10.In the case on hand, the facts placed before this Court would disclose that even in the exparte order passed on 22.02.2007 made in F.C.O.P.No.2923 of 2006, the fact that the petitioner had born to the deponent of the affidavit and her husband on 10.02.2000 and her return along with the petitioner to Trichy during August 2002 and her husband’s continue stay at Malaysia, have been narrated. As already pointed out the respondent / husband of the deponent of the affidavit in the above said Original Petition, did not take steps to set aside the exparte order and therefore, it became final.

11.In the light of the above facts, it is not in serious dispute that the custody of the petitioner remains with the deponent of the affidavit, namely, Mrs.C.Shree Vidhya, D/o. Chellamuthu, residing at 2nd Floor, Old No.26, New No.18, 9th Street, R.K.Salai, Mylapore, Chennai  600 004.

12. In the light of the above factual circumstances coupled with the above cited legal position, there cannot be any impediment on the part of the second respondent to consider the application submitted by the petitioner for getting OCI Card.

13.In the result, the Writ Petition is allowed and the impugned order of the second respondent bearing reference No.FRRO Chennai Ref No.16840 dated 22.04.2016 is set aside. The petitioner represented by her mother and Natural Guardian is at liberty to represent the application for getting the OCI Card as expeditiously as possible and on receipt of the same, the second respondent is directed to consider the said application in the light of the observations made in this order and process the application and pass orders, as expeditiously as possible and not later than two weeks from the date of submission of the application. Consequently, connected Miscellaneous Petitions are closed. No costs.

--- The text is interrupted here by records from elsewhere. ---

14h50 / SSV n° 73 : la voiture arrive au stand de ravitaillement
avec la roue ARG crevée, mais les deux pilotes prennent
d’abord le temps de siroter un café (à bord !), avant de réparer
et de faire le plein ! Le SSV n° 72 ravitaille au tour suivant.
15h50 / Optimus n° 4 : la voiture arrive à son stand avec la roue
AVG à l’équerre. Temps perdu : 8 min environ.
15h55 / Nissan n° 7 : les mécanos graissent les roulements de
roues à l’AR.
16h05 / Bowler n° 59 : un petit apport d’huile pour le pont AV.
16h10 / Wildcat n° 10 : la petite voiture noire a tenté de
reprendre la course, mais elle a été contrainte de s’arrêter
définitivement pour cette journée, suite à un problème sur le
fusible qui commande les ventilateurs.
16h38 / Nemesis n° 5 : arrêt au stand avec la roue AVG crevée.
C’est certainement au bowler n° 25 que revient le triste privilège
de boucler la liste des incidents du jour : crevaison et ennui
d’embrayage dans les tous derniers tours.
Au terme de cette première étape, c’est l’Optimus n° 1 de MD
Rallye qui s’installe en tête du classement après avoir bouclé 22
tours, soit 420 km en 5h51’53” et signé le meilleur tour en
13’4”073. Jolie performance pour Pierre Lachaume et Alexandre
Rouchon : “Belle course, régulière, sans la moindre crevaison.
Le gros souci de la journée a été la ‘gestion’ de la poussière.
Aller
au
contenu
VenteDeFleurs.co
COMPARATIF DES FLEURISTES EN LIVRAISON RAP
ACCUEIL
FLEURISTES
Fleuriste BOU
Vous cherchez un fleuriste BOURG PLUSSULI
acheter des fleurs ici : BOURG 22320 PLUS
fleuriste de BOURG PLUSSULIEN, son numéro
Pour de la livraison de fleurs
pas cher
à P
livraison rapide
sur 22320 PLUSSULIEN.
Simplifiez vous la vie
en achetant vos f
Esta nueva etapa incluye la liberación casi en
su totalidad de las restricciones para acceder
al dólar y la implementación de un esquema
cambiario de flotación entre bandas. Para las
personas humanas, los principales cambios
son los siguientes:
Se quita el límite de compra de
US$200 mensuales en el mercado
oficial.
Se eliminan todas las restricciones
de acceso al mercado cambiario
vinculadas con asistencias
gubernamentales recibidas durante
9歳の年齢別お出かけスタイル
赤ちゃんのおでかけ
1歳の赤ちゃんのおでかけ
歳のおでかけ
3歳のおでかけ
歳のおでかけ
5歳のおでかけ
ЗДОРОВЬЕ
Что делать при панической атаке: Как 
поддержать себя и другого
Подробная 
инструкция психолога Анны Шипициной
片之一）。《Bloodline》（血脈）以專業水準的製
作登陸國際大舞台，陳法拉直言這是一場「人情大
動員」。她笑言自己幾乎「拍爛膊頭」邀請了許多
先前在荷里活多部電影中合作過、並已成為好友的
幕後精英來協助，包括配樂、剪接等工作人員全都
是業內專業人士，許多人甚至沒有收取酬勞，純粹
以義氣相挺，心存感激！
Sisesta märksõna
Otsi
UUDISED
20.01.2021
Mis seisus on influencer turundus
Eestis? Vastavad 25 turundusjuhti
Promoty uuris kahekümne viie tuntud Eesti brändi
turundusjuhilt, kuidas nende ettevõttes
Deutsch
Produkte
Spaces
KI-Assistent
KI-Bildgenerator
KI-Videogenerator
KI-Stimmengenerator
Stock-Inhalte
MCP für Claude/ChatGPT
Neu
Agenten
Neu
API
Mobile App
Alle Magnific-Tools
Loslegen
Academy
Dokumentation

27.06.2016 Index : Yes / No Internet : Yes Note : Issue Order Copy on 28.06.2016 sri M.SATHYANARAYANAN, J.

sri To

1.Union of India, Represented by its Secretary to Government, Ministry of Home Affairs, Foreigners Division, OCI Cell, NDCC II Building, Jai Singh Road, Near Jantar Mantar, New Delhi  110 001.

2.The Bureau of Immigration, FRRO, Hennaing, No.26, Shashtri Bhawan Annexe Building, Haddows Road, Nungambakkam, Chennai 600 006.